If I were to look at the two furthest ends of the scale, let’s start with a data scientist who is embedded in an AI or R&D function of either a tech company or leading technical university. They may be an absolute specialist in the internal workings of a particular model or approach and be working right on the bleeding edge of that piece of technology. They still have that R&D mindset and are working to a goal, but it’s incredibly focused and it’s normally quite technology driven in terms of its outcome.

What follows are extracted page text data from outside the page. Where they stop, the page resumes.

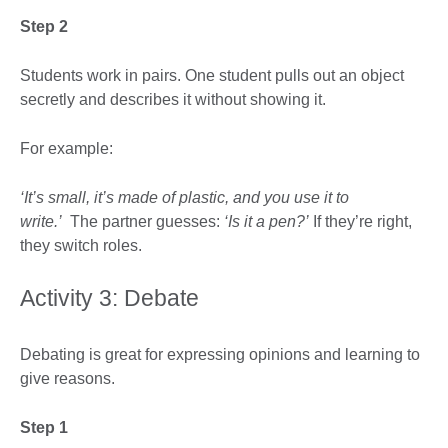
Step 2
Students work in pairs. One student pulls out an object
secretly and describes it without showing it.
For example:
‘It’s small, it’s made of plastic, and you use it to
write.’
The partner guesses:
‘Is it a pen?’
If they’re right,
they switch roles.
Activity 3: Debate
Debating is great for expressing opinions and learning to
give reasons.
Step 1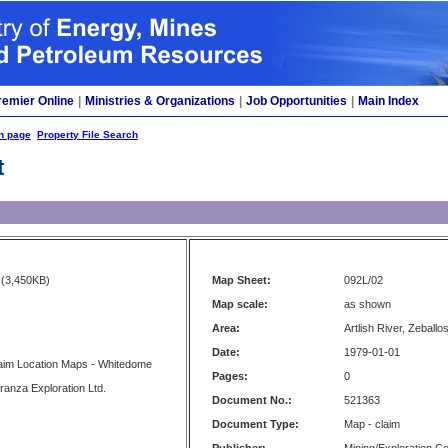
remier Online
|
Ministries & Organizations
|
Job Opportunities
|
Main Index
h page
Property File Search
t
(3,450KB)
Map Sheet:
092L/02
Map scale:
as shown
Area:
Artlish River, Zeballo
Date:
1979-01-01
aim Location Maps - Whitedome
Pages:
0
ranza Exploration Ltd.
Document No.:
521363
Document Type:
Map - claim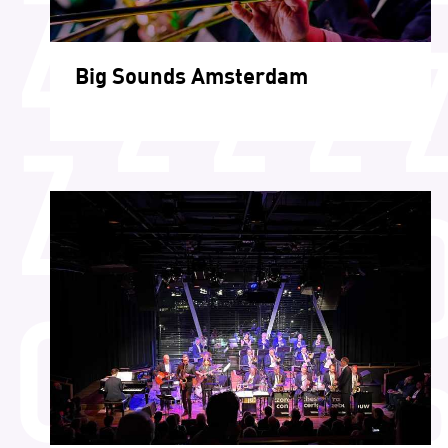
Big Sounds Amsterdam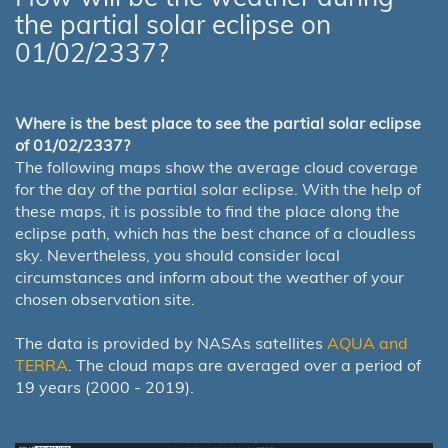
the partial solar eclipse on
01/02/2337?
Where is the best place to see the partial solar eclipse
of 01/02/2337?
The following maps show the average cloud coverage
for the day of the partial solar eclipse. With the help of
these maps, it is possible to find the place along the
eclipse path, which has the best chance of a cloudless
sky. Nevertheless, you should consider local
circumstances and inform about the weather of your
chosen observation site.
The data is provided by NASAs satellites
AQUA and
TERRA
. The cloud maps are averaged over a period of
19 years (2000 - 2019).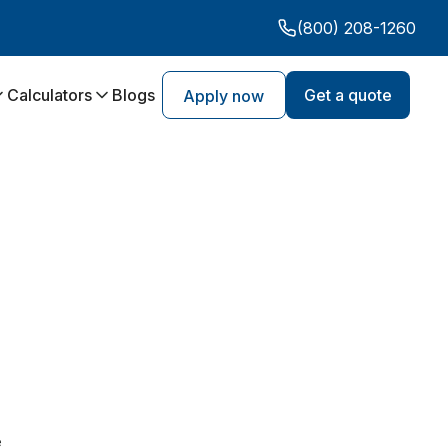
(800) 208-1260
Calculators
Blogs
Get a quote
Apply now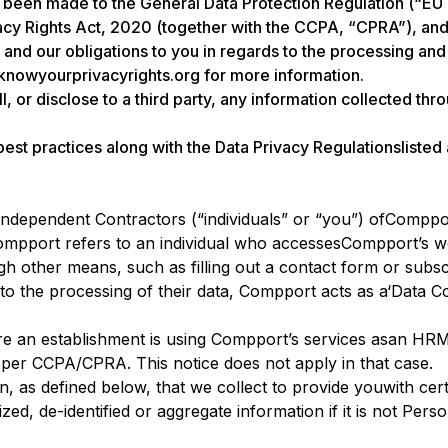
e been made to the General Data Protection Regulation (“E
acy Rights Act, 2020 (together with the CCPA, “CPRA”), and 
s and our obligations to you in regards to the processing an
t knowyourprivacyrights.org for more information.
l, or disclose to a third party, any information collected thr
 best practices along with the Data Privacy Regulationslisted
d Independent Contractors (“individuals” or “you”) ofComppo
 Compport refers to an individual who accessesCompport’s we
other means, such as filling out a contact form or subscr
 to the processing of their data, Compport acts as a‘Data C
e an establishment is using Compport’s services asan HRMS
per CCPA/CPRA. This notice does not apply in that case.
n, as defined below, that we collect to provide youwith cert
ed, de-identified or aggregate information if it is not Pers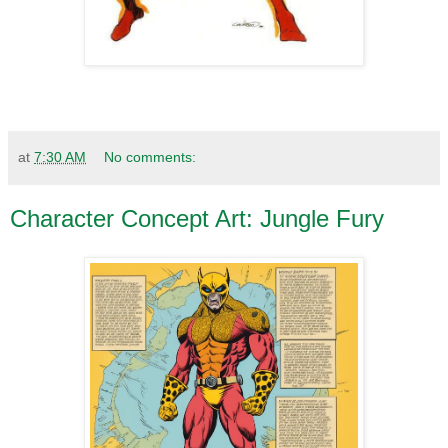
at
7:30 AM
No comments:
Character Concept Art: Jungle Fury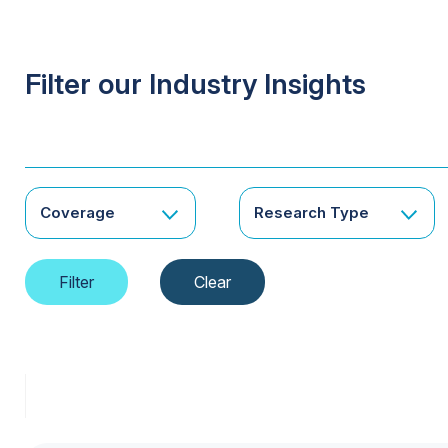
Filter our Industry Insights
Coverage
Research Type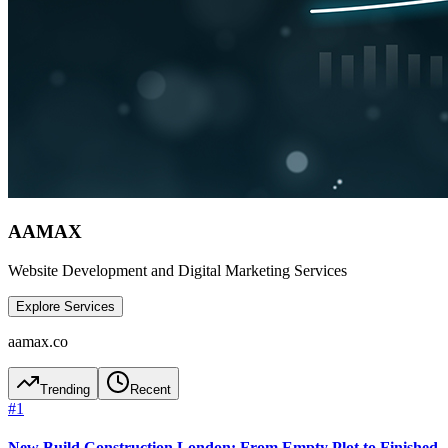
AAMAX
Website Development and Digital Marketing Services
Explore Services
aamax.co
Trending
Recent
#
1
New Build Construction London: From Empty Plot to Finished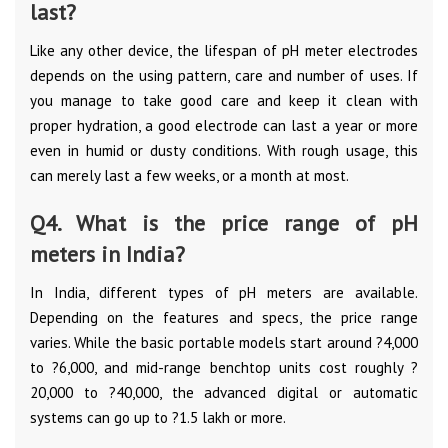
last?
Like any other device, the lifespan of pH meter electrodes
depends on the using pattern, care and number of uses. If
you manage to take good care and keep it clean with
proper hydration, a good electrode can last a year or more
even in humid or dusty conditions. With rough usage, this
can merely last a few weeks, or a month at most.
Q4. What is the price range of pH
meters in India?
In India, different types of pH meters are available.
Depending on the features and specs, the price range
varies. While the basic portable models start around ?4,000
to ?6,000, and mid-range benchtop units cost roughly ?
20,000 to ?40,000, the advanced digital or automatic
systems can go up to ?1.5 lakh or more.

Now, if you take it all the way to the other end of the scale, you have data scientists who are embedded in business units in very large complex organizations. They have a high turnover of requests, projects and outputs and have to very quickly understand, contextualize and then work against these complex inputs and structures. Also, they have to understand the toolkit available to them and where to deploy each type of capability. That’s a very different role, often occupied by very different types of people and skillsets. But it still sits under that same umbrella and it still has that R&D culture embedded in it.

How would you recommend integrating data scientists in your operations and processes?

When you do hit a large enterprise, you start to realize very quickly that you cannot affect change on your own. You have to be part of a wider team working towards those goals. So culturally, that’s how you have to embed them. And there may be pure relationships there — for instance, data scientists who work with particular teams and that’s all they work with. Or it may be an embedded capability with a dotted line out to a more centralized data science function that facilitates group and enterprise-wide knowledge sharing and best practices. It does require that integration for context, rather than sitting on the side and being disintermediated from the business goals.

What do you see as the future for data and data scientists?

I think the future for data and data scientists has to go away from data scientists being able to add value simply because they are the most skilled data people within a team. Thus, they seem to be much more technically proficient simply because they’re doing the zero- and first-order problems with data very well.

A lot of organizations that build capabilities will have designs to go for the big outputs that you can get from data science — AI models, machine learning capability, that sort of thing. There are a lot of preparatory steps that happen before that. I think where data scientists can get lost is in those first couple of steps: starting to build capabilities that really should be automated, and then started to build new capabilities on top. Ultimately, through the day-to-day pressures and overhead, you get stuck in steps one or two. Suddenly, you’ve got something the business has proved to be valuable, but you don’t have a mechanism to productize it — even though the business now can’t live without it.

So you end up as a data science function taking on the maintenance and management of that capability, which should be passed off in as effective and efficient way possible. I think the future is really about starting to operate inside frameworks and structures that allow data scientists to much more rapidly — across many, many organizations — get further up the value chain and deliver higher-value products and outputs into the business. People often describe this as getting away from spending 80% of their time just getting the first version of the data — let alone the sort of second, third, fourth version, which is really optimized for their use cases.

About Seb Drave

Seb began as a career academic within the high energy astrophysics area. During that time, he had a natural interest in data analytics, data exploration and data engineering. His transition from academia to the corporate world coincided with the emergence of data science, so he joined HSBC as a data scientist. Later, he reunited with his former HSBC colleague, Anthony Cosgrove, at Harbr, where he’s been instrumental in designing and developing the company’s collaborative data exchange platform.